(Items from a data source)

*** Begin section ***

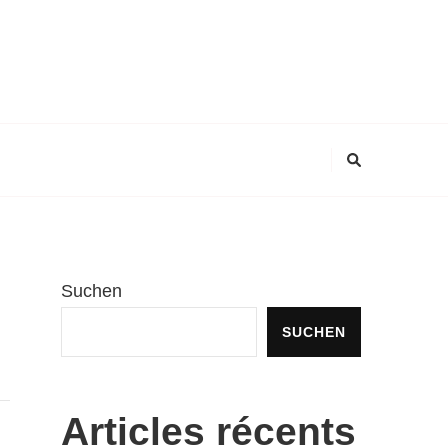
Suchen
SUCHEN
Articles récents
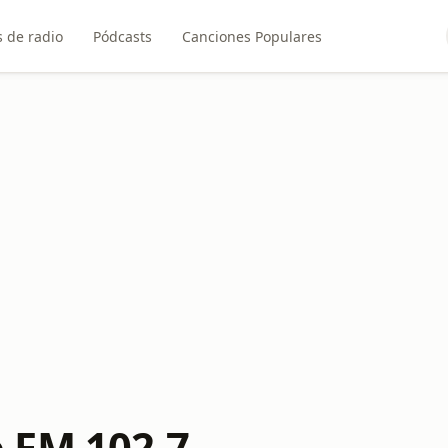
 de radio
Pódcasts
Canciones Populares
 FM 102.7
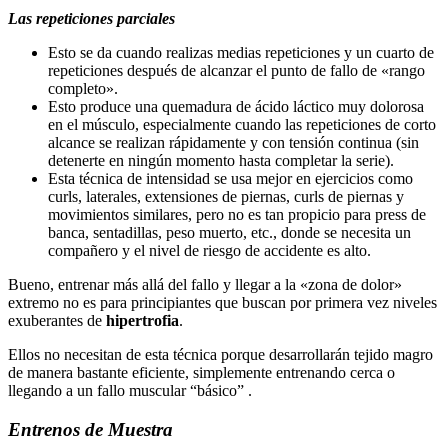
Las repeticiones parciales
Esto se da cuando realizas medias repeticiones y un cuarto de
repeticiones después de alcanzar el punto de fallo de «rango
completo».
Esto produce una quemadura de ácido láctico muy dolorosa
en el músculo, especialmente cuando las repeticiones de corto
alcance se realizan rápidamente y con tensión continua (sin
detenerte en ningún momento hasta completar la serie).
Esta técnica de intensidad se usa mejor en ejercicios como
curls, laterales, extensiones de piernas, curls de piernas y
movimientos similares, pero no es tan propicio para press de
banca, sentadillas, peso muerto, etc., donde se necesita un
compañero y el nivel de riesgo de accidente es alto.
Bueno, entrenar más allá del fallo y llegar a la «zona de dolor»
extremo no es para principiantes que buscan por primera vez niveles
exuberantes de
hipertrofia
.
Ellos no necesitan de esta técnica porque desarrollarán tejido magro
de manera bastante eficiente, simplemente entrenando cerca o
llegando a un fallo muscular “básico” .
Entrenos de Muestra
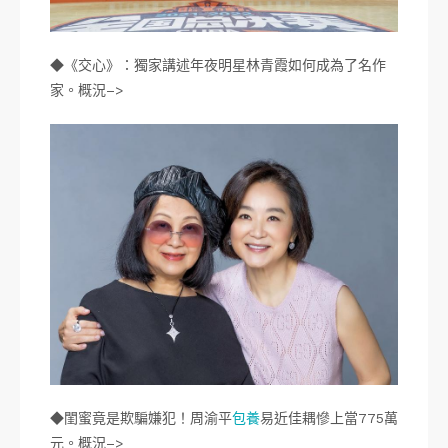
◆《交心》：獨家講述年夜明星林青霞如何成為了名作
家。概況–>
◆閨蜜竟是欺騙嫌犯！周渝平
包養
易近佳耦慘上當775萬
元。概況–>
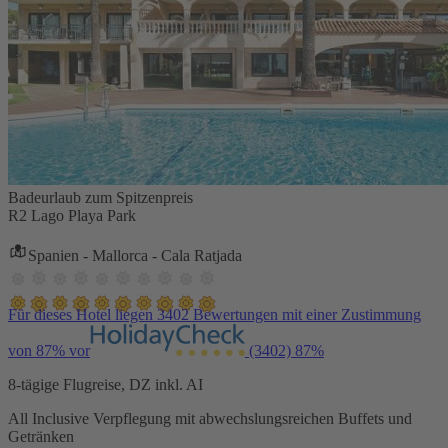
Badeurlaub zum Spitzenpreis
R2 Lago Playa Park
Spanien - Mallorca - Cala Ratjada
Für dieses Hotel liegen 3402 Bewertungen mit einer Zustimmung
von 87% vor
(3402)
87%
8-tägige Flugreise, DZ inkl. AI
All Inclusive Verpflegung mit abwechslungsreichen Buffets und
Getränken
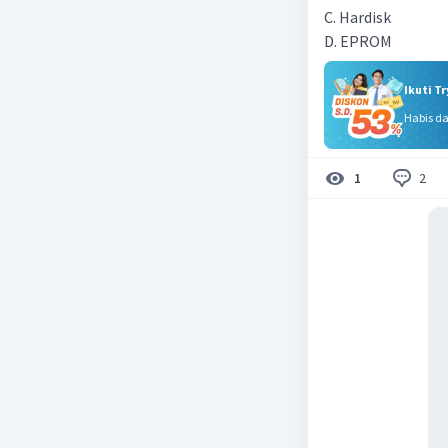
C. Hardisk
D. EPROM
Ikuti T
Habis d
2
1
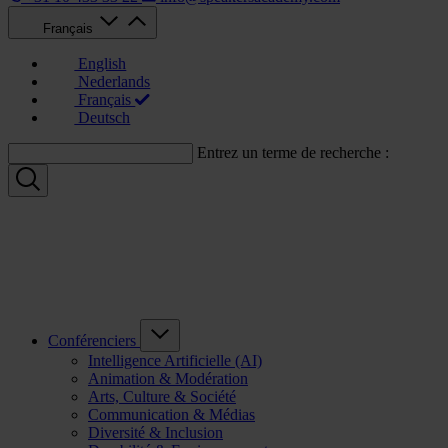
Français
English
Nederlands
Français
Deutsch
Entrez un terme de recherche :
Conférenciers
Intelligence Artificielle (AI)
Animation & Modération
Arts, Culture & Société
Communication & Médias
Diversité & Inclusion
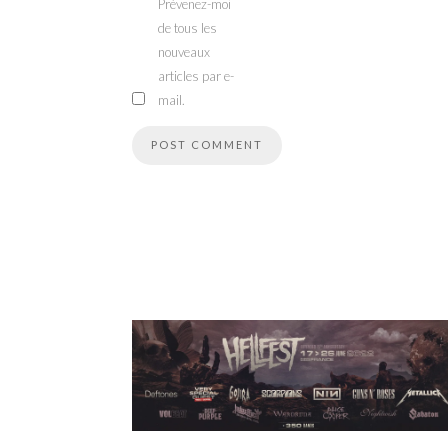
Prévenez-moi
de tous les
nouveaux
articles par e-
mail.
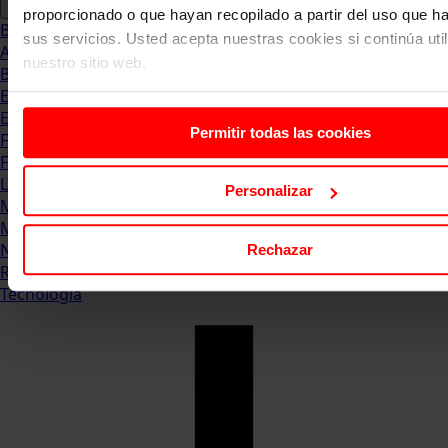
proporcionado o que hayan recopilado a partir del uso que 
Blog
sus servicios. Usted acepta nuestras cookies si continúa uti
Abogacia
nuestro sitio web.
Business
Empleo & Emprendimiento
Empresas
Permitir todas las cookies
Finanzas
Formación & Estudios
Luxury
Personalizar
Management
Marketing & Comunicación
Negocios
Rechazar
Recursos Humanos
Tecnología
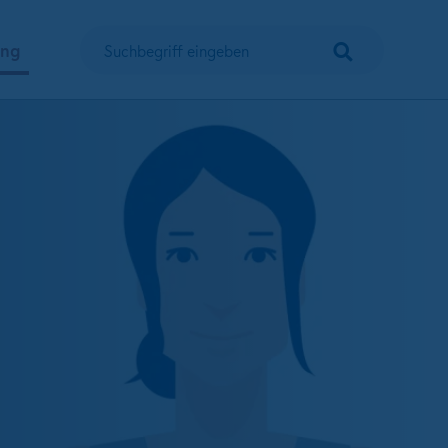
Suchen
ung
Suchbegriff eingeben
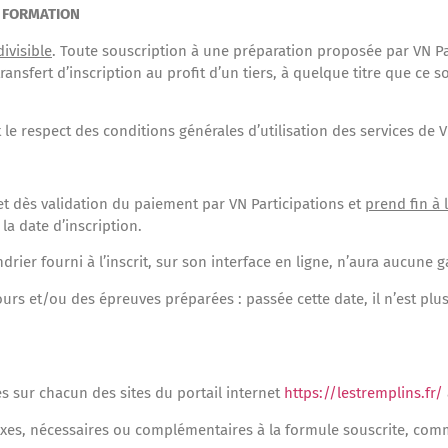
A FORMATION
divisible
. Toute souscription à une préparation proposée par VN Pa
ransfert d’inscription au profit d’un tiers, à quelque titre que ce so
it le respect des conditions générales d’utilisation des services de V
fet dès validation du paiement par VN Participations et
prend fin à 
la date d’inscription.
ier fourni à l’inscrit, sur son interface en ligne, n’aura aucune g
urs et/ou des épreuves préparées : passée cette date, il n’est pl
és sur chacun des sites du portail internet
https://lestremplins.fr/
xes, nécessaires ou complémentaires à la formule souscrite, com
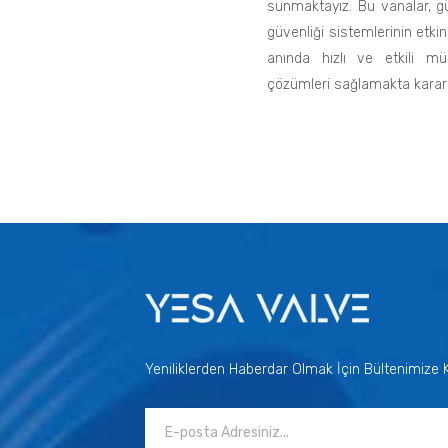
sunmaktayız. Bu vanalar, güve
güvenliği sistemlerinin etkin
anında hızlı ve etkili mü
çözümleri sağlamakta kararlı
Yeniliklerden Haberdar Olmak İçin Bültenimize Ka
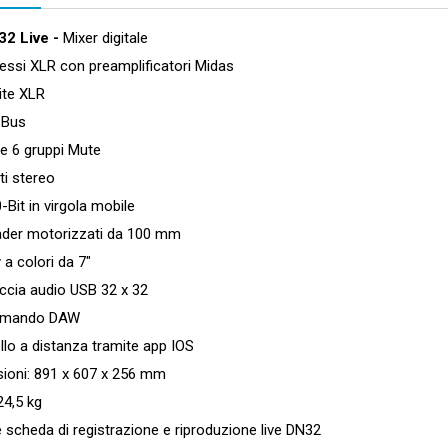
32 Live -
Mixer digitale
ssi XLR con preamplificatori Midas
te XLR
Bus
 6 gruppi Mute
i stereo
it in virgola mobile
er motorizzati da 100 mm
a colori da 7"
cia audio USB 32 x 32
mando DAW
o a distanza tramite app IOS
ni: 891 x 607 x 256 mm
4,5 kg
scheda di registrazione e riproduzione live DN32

*** End section ***

A verbatim reproduction is expected: starting at the line above that has "hipertrofia", ending at the line that has "proposée par VN Pa", both included, and with no pictures and no other lines.

#### Result below:
hipertrofia
.
Ellos no necesitan de esta técnica porque desarrollarán tejido magro
de manera bastante eficiente, simplemente entrenando cerca o
llegando a un fallo muscular “básico” .
Entrenos de Muestra
◆《交心》：獨家講述年夜明星林青霞如何成為了名作
家。概況–>
◆閨蜜竟是欺騙嫌犯！周渝平
包養
易近佳耦慘上當775萬
元。概況–>
Badeurlaub zum Spitzenpreis
R2 Lago Playa Park
Spanien - Mallorca - Cala Ratjada
Für dieses Hotel liegen 3402 Bewertungen mit einer Zustimmung
von 87% vor
(3402)
87%
8-tägige Flugreise, DZ inkl. AI
All Inclusive Verpflegung mit abwechslungsreichen Buffets und
Getränken
C. Hardisk
D. EPROM
Ikuti T
Habis d
2
1
Français
English
Nederlands
Français
Deutsch
Entrez un terme de recherche :
Conférenciers
Intelligence Artificielle (AI)
Animation & Modération
Arts, Culture & Société
Communication & Médias
Diversité & Inclusion
Prévenez-moi
de tous les
nouveaux
articles par e-
mail.
proporcionado o que hayan recopilado a partir del uso que 
Blog
sus servicios. Usted acepta nuestras cookies si continúa uti
Abogacia
nuestro sitio web.
Business
Empleo & Emprendimiento
Empresas
Permitir todas las cookies
Finanzas
Formación & Estudios
Luxury
Personalizar
Management
Marketing & Comunicación
Negocios
Rechazar
Recursos Humanos
Tecnología
Suchen
ung
Suchbegriff eingeben
A FORMATION
divisible
. Toute souscription à une préparation proposée par VN Pa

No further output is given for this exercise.